K. Stays of Discovery and Proceedings in Parallel Securities-Related Actions
“Upon a proper showing, a [federal] court may stay discovery proceedings in any private action in a State Court, as necessary in aid of its jurisdiction, or to protect or effectuate its judgments, in an action subject to a stay of discovery pursuant to [PSLRA].” 15 U.S.C. § 78u-4(b)(3)(D). In determining whether to stay discovery in related state-court actions, courts consider three factors: (1) the risk of federal plaintiffs obtaining the state plaintiff’s discovery, the extent of factual and legal overlap between the state and federal actions, and the burden of state-court discovery on defendants.” In re Dot Hill Sys. Sec. Litig., 594 F. Supp. 2d 1150, 1165-66 (S.D. Cal. 2008).
Recent cases have illustrated the difficulties courts face in interpreting this standard. For example, in Brown v. China Integrated Energy, Inc., 2012 WL 1129909, at *1 (C.D. Cal. Apr. 2, 2012), the court denied a motion to stay discovery in three related state-court derivative actions, even though there was overlap in the factual and legal bases for the action. Id. at *8. The court denied the motion, in part, because the defendant failed to show “a relationship or coordination between the plaintiffs in the state and federal actions” even though the plaintiffs in two of the state-court derivative actions were also members of the putative federal class.
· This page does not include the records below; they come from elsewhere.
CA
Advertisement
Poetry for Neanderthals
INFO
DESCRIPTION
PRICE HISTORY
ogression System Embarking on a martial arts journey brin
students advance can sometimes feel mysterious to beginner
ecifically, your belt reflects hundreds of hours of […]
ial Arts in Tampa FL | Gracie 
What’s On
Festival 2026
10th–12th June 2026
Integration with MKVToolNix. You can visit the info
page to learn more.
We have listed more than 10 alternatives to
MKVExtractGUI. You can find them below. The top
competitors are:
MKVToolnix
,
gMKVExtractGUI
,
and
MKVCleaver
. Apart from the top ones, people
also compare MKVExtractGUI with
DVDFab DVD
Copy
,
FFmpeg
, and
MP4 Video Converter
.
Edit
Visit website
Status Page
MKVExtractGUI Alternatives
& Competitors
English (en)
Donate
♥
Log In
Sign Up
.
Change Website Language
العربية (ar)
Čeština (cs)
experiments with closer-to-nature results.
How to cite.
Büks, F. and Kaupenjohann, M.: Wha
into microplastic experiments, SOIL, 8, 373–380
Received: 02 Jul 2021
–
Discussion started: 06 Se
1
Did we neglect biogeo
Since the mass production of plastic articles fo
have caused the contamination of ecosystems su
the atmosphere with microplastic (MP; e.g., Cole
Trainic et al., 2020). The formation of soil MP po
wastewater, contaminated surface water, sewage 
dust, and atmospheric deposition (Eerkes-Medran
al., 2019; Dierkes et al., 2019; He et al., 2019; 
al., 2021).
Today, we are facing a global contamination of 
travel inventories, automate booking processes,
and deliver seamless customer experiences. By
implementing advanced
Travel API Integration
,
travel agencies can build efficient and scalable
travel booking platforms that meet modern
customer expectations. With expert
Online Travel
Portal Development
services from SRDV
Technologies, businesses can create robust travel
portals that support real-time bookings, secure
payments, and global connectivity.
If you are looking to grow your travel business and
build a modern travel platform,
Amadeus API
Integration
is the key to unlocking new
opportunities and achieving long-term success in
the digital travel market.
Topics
Id. at *7. The plaintiffs in the derivative actions were also “amenable to the entry of a confidentiality order,” “expressed a willingness to file materials . . . under seal,” and had different legal counsel than that of the federal class. Id. However, in Moomjy v. HQ Sustainable Maritime Industries, Inc., 2011 WL 4048792, at *3 (W.D. Wash. Sept. 12, 2011), under seemingly similar circumstances, the court reached a contrary result. There, the court found that there was a “substantial” risk that discovery would reach the federal plaintiffs because the “state court plaintiffs [were] putative members of [the] federal securities class action” and, even though plaintiffs would agree to a protective order, discovery in the state court action would likely be “filed and heard publicly.” Id. at *2.